WORK INSTRUCTIONS -> Set down exactly the lines below, from the one containing "Should you pick" through the final line, and include no others.

RECORDS PROVIDED ->
_ _ _ _ _

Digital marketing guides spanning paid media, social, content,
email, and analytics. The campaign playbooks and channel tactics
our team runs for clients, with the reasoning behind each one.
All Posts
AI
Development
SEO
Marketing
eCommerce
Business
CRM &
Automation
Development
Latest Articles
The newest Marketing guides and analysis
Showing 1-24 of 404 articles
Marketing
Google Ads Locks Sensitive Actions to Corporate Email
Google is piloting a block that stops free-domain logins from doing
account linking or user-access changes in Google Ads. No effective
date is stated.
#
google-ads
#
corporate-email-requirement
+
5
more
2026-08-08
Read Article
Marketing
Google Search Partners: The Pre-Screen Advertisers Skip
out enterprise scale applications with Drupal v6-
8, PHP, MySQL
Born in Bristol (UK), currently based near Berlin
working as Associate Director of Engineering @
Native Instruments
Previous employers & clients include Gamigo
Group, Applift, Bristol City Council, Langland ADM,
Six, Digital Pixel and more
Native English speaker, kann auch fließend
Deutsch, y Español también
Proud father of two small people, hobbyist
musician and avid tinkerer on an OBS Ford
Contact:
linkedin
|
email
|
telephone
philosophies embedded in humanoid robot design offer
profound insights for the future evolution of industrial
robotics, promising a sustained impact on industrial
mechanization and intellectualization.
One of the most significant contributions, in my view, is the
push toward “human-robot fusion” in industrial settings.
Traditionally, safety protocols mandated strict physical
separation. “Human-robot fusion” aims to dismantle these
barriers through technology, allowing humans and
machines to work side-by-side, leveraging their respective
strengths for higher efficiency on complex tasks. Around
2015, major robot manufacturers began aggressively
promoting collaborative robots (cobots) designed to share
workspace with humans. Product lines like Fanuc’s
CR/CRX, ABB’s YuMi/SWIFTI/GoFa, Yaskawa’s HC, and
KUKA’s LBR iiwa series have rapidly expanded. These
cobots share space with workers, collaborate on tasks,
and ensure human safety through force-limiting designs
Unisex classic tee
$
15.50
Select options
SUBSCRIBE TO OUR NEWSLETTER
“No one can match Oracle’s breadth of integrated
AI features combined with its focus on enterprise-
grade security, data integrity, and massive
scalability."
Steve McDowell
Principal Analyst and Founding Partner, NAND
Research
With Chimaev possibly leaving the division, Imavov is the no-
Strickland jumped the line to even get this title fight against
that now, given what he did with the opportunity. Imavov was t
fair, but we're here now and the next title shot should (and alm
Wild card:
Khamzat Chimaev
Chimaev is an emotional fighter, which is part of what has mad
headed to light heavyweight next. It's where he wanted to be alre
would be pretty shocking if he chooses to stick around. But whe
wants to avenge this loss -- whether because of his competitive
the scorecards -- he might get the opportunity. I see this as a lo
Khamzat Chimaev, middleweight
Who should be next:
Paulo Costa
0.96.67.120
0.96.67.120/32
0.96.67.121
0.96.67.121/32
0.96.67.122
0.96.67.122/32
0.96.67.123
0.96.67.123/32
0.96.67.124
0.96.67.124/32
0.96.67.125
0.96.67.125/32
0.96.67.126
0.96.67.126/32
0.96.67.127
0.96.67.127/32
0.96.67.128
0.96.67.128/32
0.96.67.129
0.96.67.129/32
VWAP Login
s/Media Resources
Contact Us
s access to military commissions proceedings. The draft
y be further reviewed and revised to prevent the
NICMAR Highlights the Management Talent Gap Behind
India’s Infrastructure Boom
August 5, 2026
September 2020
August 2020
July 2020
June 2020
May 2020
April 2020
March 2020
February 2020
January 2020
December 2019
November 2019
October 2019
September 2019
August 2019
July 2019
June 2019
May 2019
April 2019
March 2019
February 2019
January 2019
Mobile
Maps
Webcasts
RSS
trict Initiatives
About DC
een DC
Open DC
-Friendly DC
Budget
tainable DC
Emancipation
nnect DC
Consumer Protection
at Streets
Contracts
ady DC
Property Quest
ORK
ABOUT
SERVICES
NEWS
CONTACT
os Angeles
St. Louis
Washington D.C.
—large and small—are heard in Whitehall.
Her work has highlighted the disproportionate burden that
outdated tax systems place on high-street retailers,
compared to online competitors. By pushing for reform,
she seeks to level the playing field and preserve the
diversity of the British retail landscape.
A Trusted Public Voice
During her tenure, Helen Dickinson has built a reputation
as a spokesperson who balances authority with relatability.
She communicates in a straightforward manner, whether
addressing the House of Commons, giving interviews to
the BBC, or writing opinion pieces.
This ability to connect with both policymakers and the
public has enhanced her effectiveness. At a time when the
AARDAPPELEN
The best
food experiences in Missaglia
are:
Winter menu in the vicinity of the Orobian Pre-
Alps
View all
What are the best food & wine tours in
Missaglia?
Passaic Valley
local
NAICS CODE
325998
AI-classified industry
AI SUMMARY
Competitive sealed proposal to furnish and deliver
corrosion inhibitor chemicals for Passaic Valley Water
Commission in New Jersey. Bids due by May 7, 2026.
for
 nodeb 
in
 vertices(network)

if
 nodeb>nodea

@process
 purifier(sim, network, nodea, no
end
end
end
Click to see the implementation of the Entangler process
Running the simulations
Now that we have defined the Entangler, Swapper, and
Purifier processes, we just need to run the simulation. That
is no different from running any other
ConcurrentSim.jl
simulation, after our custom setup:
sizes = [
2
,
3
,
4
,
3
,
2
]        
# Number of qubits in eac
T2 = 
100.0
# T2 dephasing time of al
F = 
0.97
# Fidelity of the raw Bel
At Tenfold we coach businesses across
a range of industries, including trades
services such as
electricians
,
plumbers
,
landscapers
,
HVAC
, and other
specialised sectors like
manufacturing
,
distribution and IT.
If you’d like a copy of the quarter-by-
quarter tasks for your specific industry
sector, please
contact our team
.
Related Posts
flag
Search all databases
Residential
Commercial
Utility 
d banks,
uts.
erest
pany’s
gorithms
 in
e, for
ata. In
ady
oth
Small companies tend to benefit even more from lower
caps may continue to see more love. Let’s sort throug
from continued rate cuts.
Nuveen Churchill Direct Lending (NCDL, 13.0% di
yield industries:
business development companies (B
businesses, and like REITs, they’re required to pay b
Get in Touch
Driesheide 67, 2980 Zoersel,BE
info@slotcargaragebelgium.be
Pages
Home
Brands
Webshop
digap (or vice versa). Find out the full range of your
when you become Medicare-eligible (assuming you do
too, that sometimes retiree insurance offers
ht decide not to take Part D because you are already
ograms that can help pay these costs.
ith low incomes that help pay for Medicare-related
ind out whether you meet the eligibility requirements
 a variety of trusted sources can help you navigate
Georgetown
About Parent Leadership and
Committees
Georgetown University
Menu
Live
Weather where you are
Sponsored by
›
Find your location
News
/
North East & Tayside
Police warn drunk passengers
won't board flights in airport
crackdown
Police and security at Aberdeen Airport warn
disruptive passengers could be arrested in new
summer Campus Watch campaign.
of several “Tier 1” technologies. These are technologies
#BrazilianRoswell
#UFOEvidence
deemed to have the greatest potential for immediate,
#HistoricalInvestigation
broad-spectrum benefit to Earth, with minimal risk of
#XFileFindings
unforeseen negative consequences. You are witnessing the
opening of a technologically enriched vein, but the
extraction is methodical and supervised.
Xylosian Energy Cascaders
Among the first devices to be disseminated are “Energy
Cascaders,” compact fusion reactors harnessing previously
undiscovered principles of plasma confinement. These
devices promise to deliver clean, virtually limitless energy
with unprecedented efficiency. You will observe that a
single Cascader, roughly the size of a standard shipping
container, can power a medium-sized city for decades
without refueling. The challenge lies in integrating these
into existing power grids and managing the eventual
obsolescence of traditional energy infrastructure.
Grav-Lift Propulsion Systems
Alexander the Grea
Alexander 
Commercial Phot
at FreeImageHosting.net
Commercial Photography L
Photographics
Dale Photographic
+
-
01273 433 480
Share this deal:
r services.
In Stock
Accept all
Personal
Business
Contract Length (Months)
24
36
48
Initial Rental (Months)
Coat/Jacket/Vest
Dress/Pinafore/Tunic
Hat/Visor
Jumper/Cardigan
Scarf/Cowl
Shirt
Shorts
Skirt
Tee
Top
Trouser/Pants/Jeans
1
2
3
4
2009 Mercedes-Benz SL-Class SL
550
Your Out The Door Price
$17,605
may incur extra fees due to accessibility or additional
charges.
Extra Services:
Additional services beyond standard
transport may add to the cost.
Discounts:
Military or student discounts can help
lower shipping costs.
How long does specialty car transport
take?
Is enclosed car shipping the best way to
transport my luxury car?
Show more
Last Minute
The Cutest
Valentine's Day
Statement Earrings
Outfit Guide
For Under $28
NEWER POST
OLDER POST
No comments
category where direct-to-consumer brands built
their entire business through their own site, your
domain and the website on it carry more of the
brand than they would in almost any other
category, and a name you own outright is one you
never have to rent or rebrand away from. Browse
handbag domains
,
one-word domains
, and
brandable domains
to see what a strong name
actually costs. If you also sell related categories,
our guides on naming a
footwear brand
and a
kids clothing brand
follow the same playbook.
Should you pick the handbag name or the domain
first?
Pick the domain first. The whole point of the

_ _ _ _ _

RESPONSE AREA ->
Should you pick the handbag name or the domain
first?
Pick the domain first. The whole point of the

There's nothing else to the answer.